It’s amazing how we humans scoff at perceived weakness in other humans.
And while many of us have become a bit more sensitive and supportive in recent years, history shows that we tend to scoff and shake our heads at addiction. We judge it. We turn away from it, and we watch it from afar. Addiction is something other people deal with, because some are simply weaker than others.
Too often, without facts to support our opinions, we negatively criticize what we fear. We project creative, often fictional scenarios to explain why addiction happens. Bad parenting. Unfortunate circumstances.
Addiction triggers this response because it is a displayed manifestation of the “weaknesses” we carry in ourselves and hope to avoid. Make no mistake, every single one of us employs something to cope with the inner and outer stresses of simply being human. And just because we don’t always see it on the surface doesn’t mean it’s not there.
Newsflash: Addiction doesn’t care who we are, how much money we have, where we live, our age, our gender, or our circumstances. Addiction is a disease that doesn’t give a f*ck about anything.
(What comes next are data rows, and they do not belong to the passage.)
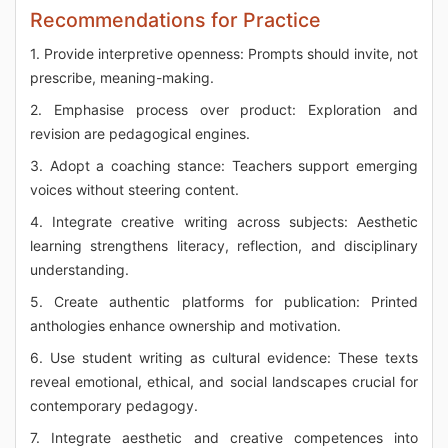
Recommendations for Practice
1. Provide interpretive openness: Prompts should invite, not
prescribe, meaning-making.
2. Emphasise process over product: Exploration and
revision are pedagogical engines.
3. Adopt a coaching stance: Teachers support emerging
voices without steering content.
4. Integrate creative writing across subjects: Aesthetic
learning strengthens literacy, reflection, and disciplinary
understanding.
5. Create authentic platforms for publication: Printed
anthologies enhance ownership and motivation.
6. Use student writing as cultural evidence: These texts
reveal emotional, ethical, and social landscapes crucial for
contemporary pedagogy.
7. Integrate aesthetic and creative competences into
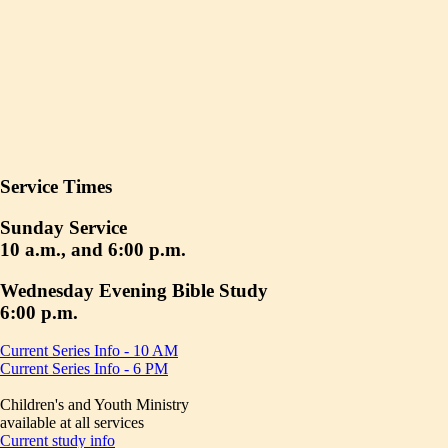
Service Times
Sunday Service
10 a.m., and 6:00 p.m.
Wednesday Evening Bible Study
6:00 p.m.
Current Series Info - 10 AM
Current Series Info - 6 PM
Children's and Youth Ministry
available at all services
Current study info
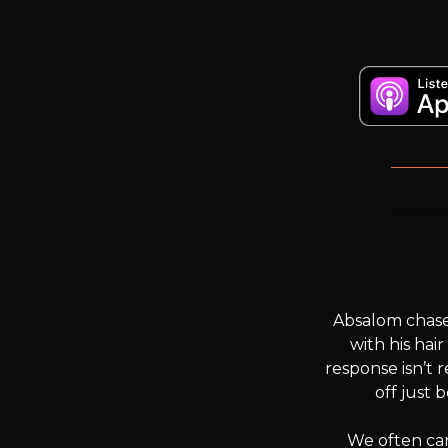
W
Absalom chased
with his hair
response isn’t r
off just 
We often carr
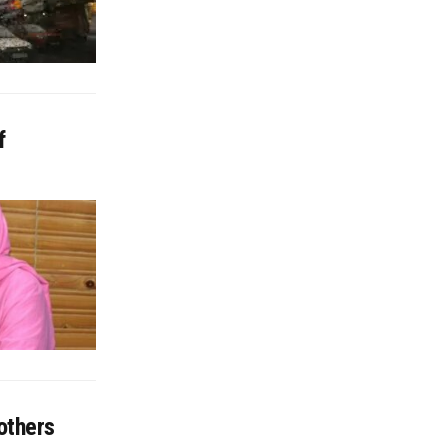
f
others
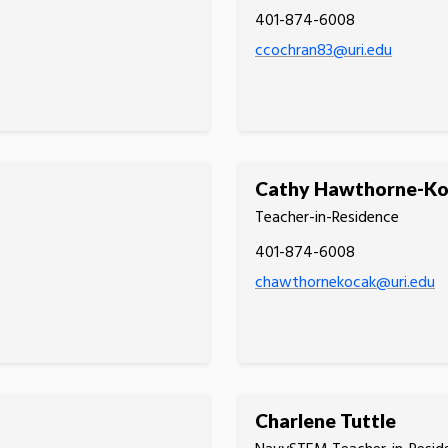
401-874-6008
ccochran83@uri.edu
Cathy Hawthorne-K
Teacher-in-Residence
401-874-6008
chawthornekocak@uri.edu
Charlene Tuttle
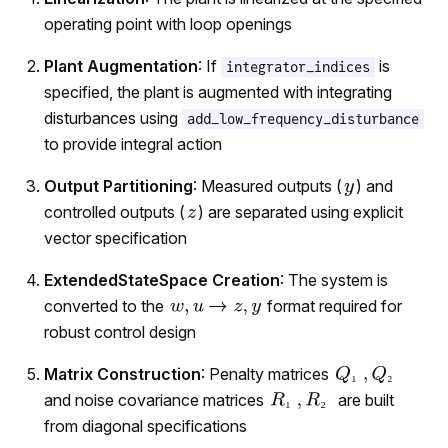
operating point with loop openings
Plant Augmentation
: If
is
integrator_indices
specified, the plant is augmented with integrating
disturbances using
add_low_frequency_disturbance
to provide integral action
Output Partitioning
: Measured outputs (
) and
controlled outputs (
) are separated using explicit
vector specification
ExtendedStateSpace Creation
: The system is
converted to the
format required for
robust control design
Matrix Construction
: Penalty matrices
₂
₁
and noise covariance matrices
are built
₂
₁
from diagonal specifications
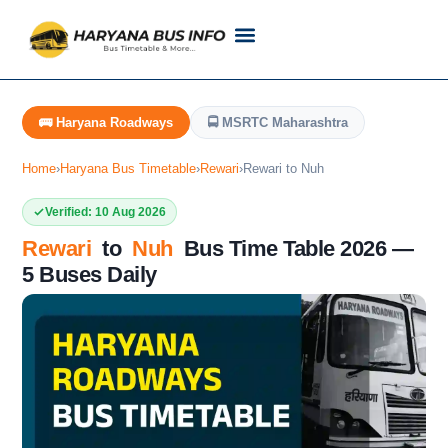
Customer Support
Live Tracking
Check Haryana Roadways Bus TimeTable Now
🚌 Haryana Roadways
🚍 MSRTC Maharashtra
Home
›
Haryana Bus Timetable
›
Rewari
›
Rewari to Nuh
Verified: 10 Aug 2026
Rewari
to
Nuh
Bus Time Table 2026 —
5 Buses Daily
We’ve seen it depicted in the movies. The person with the “problem” is a character, not a real human being. He or she is someone to look at or away from. It’s a troubled person who makes us uncomfortable to watch. Someone to point at. Someone “not like us” at all—someone beyond help. The homeless bum. The druggie. The alcoholic. The raving lunatic. The crazy one with all the issues.
“Issues” are portrayed as though mental illness is something that could be controlled with just a little more effort and willpower—a horrible thing that doesn’t’ require outside help or medication.
She’s needy, he’s obsessed. She’s weird, he’s angry. They’re both depressed.
“I got clean and sober without help, I did it cold turkey!” is waved like a banner and glorified by those who “overcome” addiction without outside intervention, even though their stories are an exception to the rule.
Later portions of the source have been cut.